33 私がおまえをあわれんでやったように、おまえも自分の仲間をあわれんでやるべきではなかったのか。』
34 こうして、主君は怒って、負債をすべて返すまで彼を獄吏たちに引き渡した。

●33節の「私がおまえをあわれんでやったように、おまえも自分の仲間をあわれんでやるべきではなかったのか」は、赦すことが当然の義務であることを言っています。仲間を赦さなかった家来に対して、主君(「キュリオス」κύριος)は怒って(激怒して)、負債をすべて返すまで彼を獄吏たちに引き渡したとあります。「負債をすべて返すまで」とは、すべて返すことは始めから不可能なのですから、「負債をすべて返すまで」とは、王のあわれみ深い取り扱いがすべて取り消されたこととイコールであることを意味します。それだけでなく、「獄吏たちに引き渡した」とあります。これはどういう意味でしょうか。「獄吏」とはここにしか使われていない語彙です。意味としては「牢で拷問する看守たち」を意味します。「引き渡す」も拷問という刑に処せられることを意味しています。

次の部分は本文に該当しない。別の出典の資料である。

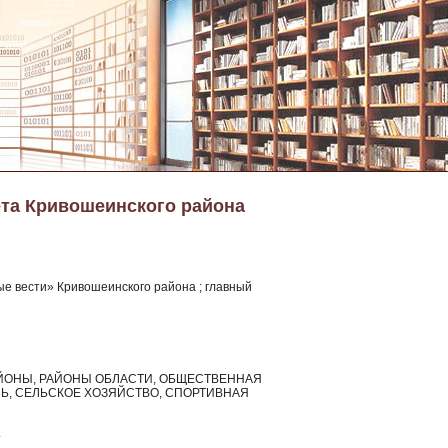
ета Кривошеинского района
е вести» Кривошеинского района ; главный
 РАЙОНЫ, РАЙОНЫ ОБЛАСТИ, ОБЩЕСТВЕННАЯ
Ь, СЕЛЬСКОЕ ХОЗЯЙСТВО, СПОРТИВНАЯ
.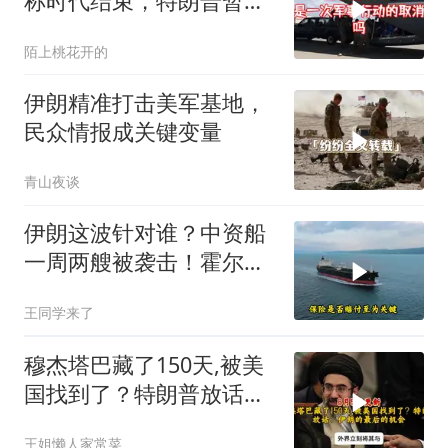
称时代结束，特朗普暂不
攻伊朗
陌上桃花开的
伊朗精准打击美军基地，
民众情报成关键变量
青山夜谈
伊朗这波针对谁？中资船
一周两艘被袭击！霍尔木
兹海峡的“安全走廊”神话
王同学来了
彻底破灭！
穆杰塔巴藏了150天,被美
国找到了？特朗普放话：
伊朗的最后的机会
王姐懒人家常菜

このことはイェシュアが山上の説教で語っていたことです。

【新改訳2017】マタイの福音書 7章2 節
あなたがたは、自分がさばく、そのさばきでさばかれ、
自分が量るその秤で量り与えられるのです。


ベアハリート

●最後の35節、「あなたがたもそれぞれ自分の兄弟を心から赦さないなら、わたしの天の父もあなたがたに、このようになさるのです」が、このたとえの結論です。この家来のようでなくても、人の罪を赦せないことは、獄吏に引き渡されたようなもので、心が苦しくなって牢獄にいるような気持ちにあることは、クリスチャンであるなら誰でも知っていることです。そして、最後には、どうしたら自分に対する人の罪を赦すことができるのかという問題に直面します。その解決は、神の絶大な無償の赦しが自分にも注がれていることを心に留める他に術はないのです。

【新改訳2017】マタイの福音書6章12節
私たちの負い目をお赦しください。私たちも、私たちに負い目のある人たちを赦します。

●これは「主の祈り」の一部分です。文語訳では「我らに負債(おいめ)のある者を我らが赦すごとく、我らの負債(おいめ)をも赦したまえ」となっていましたが、これでは順序が逆です。私たちの負い目が赦されることが先で、この赦しがあることで、私たちに負い目のある人を赦すことができるのです。ですから、私たちの負い目が赦されていることを繰り返し確信する必要があるのです。以下、赦しに関する聖句です。赦しについての使徒パウロの記述を挙げておきます。

①【新改訳2017】エペソ人への手紙 1章7節
このキリストにあって、私たちはその血による贖い、背きの罪の赦しを受けています。これは神の豊かな恵みによることです。

②【新改訳2017】コロサイ人への手紙 1章14節
この御子にあって、私たちは、贖い、すなわち罪の赦しを得ているのです。

③【新改訳2017】エペソ人への手紙 4章32節
互いに親切にし、優しい心で赦し合いなさい。神も、キリストにおいてあなたがたを赦してくださったのです。

④【新改訳2017】コロサイ人への手紙 3章13節
互いに忍耐し合い、だれかがほかの人に不満を抱いたとしても、互いに赦し合いなさい。主があなたがたを赦してくださったように、あなたがたもそうしなさい。

●赦すことは、自分だけでなく、相手を完全にいやし、変えることのできる神の大いなる力です。天の御国はその赦しの力が完全に解き放たれる世界です。今はその赦しの力が今は完全ではなくても、主を信じる者たちの中にすでに働いているのです。そのことを信じながら、主が来られる時を待ち望みたいと思います。